The annual "profit-reporting season" (which began this week) stretched over about four weeks, but by the time it was finished, investors had wiped 6.5 per cent from the value of the sharemarket.

Why? They were clearly unimpressed with all the negative surprises.

In many cases, profits were worse than expected.

Investors had not even responded that badly to the state of corporate Australia's books during the reporting season that coincided with the depths of the financial crisis in early 2009.

Then, only 4.3 per cent in value had been lost, even though the outlook for Australian companies was arguably more uncertain, given the sharemarket was still plummeting and had yet to bottom out.

So how will investors react this reporting season?

It's an important question, particularly for super funds, which invest heavily in the sharemarket.

Since the crisis began in late 2007, it has evolved from a banking crisis to a sovereign debt and political crisis in many parts of the world, leading to a sharp slowdown in global growth.

In the past few months, global and Australian economic conditions have worsened, with some leading indicators suggesting profits for Australian companies could deteriorate further in coming months.

Analysts from Credit Suisse have found that, since the half-year reporting season in February and March, the number of local companies telling investors that their profits could be better than expected this year has been "virtually non-existent".

But many have been warning that their profits could be lower.
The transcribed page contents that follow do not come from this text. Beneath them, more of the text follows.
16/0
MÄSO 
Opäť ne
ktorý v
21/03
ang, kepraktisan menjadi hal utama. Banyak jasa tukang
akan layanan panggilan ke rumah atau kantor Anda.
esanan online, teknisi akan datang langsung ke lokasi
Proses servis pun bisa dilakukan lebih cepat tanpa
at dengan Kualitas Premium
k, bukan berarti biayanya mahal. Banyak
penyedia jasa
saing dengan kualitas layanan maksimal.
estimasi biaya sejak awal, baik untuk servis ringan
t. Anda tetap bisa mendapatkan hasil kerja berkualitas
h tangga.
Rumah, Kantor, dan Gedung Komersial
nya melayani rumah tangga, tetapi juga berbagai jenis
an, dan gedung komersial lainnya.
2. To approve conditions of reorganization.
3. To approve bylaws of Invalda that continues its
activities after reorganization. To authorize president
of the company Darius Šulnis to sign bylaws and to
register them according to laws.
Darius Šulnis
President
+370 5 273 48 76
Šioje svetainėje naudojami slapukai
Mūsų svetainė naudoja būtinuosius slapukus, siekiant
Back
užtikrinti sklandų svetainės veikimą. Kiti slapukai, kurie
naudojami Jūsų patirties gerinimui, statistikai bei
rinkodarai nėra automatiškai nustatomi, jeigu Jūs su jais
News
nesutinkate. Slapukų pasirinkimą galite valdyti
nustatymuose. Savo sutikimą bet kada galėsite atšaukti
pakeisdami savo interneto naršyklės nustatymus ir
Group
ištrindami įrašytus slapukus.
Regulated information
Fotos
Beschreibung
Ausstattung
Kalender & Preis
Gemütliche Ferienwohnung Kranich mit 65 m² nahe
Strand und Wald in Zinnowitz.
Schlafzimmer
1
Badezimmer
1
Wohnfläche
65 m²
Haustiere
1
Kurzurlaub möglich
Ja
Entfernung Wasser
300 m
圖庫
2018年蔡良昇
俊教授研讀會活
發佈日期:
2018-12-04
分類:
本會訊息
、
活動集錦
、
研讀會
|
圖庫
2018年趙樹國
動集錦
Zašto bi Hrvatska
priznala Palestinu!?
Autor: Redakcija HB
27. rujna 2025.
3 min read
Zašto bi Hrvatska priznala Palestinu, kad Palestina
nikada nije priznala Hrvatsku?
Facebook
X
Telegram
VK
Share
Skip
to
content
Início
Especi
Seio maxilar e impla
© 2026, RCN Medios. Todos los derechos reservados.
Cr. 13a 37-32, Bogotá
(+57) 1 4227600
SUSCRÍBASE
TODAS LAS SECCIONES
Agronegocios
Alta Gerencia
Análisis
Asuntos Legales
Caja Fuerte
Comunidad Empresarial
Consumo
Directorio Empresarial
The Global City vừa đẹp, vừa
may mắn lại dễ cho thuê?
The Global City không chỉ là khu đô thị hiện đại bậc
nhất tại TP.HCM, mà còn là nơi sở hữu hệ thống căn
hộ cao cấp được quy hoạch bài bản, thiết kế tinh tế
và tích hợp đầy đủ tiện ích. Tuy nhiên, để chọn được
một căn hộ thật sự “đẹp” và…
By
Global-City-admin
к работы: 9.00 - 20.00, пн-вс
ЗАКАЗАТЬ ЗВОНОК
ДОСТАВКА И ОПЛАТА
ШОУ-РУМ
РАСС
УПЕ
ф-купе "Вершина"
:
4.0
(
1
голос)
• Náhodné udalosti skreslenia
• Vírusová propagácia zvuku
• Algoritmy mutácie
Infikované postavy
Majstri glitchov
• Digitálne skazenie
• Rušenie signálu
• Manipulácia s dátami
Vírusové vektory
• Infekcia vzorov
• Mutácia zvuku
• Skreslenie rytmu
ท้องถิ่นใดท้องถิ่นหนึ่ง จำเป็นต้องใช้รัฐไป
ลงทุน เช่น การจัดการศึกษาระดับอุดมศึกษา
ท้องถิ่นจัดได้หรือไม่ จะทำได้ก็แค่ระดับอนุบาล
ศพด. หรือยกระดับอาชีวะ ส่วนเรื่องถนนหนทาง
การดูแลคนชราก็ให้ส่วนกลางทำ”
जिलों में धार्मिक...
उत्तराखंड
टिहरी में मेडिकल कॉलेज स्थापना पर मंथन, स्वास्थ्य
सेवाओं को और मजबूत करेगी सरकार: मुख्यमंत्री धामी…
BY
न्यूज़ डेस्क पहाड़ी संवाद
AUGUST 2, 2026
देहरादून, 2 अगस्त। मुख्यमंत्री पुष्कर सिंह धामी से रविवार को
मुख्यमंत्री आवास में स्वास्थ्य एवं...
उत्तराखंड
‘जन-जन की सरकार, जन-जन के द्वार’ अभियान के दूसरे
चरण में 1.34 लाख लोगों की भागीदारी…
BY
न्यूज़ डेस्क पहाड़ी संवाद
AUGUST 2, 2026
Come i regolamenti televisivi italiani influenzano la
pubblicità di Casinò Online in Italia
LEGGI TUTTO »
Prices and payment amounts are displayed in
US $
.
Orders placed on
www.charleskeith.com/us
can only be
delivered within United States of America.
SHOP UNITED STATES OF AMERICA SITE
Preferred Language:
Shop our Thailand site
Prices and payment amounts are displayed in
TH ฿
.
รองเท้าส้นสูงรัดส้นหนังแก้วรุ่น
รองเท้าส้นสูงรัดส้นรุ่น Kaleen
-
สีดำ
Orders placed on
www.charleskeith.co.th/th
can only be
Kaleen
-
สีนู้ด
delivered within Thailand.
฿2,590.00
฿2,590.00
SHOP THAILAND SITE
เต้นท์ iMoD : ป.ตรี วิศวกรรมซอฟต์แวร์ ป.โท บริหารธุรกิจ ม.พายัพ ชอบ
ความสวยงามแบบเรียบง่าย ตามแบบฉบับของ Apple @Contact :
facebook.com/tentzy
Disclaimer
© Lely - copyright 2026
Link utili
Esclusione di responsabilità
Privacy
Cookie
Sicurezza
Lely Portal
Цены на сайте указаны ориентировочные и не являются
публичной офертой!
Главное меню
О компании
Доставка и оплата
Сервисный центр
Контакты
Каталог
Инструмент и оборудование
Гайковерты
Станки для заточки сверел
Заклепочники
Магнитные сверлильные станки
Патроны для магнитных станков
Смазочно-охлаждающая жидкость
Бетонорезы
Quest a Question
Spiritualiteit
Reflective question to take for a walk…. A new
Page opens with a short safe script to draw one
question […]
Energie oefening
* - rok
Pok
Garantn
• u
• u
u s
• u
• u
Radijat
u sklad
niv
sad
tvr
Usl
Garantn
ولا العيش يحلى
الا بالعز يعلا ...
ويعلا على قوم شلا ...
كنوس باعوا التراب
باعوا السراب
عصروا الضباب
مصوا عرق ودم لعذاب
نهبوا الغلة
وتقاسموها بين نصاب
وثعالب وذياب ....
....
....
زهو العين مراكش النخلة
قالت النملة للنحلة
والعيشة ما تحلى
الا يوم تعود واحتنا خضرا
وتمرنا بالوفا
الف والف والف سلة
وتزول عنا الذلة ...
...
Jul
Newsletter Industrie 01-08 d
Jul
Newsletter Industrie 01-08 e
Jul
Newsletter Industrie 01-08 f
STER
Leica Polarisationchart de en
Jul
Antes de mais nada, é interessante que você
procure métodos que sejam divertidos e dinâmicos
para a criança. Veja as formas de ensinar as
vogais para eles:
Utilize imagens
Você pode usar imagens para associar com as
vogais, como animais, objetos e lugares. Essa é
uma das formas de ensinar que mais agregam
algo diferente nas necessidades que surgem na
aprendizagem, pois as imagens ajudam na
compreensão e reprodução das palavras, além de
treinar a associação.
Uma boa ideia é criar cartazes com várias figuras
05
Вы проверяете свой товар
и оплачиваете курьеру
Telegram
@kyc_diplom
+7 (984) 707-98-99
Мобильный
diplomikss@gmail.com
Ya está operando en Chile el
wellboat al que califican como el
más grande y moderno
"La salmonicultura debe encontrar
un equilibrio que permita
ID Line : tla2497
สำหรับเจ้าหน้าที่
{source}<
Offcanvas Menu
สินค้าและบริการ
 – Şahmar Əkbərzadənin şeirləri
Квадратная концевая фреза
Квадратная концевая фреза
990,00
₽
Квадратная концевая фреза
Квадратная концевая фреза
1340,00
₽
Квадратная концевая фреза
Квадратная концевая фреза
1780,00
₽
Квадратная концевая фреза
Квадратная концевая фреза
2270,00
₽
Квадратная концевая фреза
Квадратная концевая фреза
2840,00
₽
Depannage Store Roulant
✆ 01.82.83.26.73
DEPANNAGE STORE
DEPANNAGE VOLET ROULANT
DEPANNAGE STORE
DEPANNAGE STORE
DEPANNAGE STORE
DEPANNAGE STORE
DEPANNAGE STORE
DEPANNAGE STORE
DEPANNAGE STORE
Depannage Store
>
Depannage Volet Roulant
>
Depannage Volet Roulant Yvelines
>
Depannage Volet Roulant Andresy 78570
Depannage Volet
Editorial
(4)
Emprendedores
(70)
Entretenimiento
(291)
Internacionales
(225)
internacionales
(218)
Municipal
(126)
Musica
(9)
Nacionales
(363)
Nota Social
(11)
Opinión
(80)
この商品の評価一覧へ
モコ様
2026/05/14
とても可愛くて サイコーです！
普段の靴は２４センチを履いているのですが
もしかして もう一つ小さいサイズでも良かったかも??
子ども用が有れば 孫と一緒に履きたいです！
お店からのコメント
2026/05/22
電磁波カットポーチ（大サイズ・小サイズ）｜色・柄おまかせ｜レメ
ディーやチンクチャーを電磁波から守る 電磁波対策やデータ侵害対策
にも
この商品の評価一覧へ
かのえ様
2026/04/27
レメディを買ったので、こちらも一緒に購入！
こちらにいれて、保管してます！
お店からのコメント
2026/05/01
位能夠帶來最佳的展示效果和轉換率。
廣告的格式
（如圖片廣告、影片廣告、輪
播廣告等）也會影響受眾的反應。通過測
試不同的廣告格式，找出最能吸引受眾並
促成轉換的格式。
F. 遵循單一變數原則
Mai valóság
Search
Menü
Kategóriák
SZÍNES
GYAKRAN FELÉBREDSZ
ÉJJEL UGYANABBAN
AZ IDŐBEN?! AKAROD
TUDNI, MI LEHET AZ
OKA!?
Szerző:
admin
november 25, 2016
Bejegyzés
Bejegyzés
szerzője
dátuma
These so-called "profit downgrades" have been occurring in parts of the economy uniquely linked to the economic cycle: metals and mining, construction and engineering, media, retailing and gambling stocks.

Analysts warn that, if we don't want to see too much value wiped from shares this reporting season a situation that would hurt Australia's super funds we will need to come to terms with the difficulties that policymakers in the US, Europe and Asia are facing.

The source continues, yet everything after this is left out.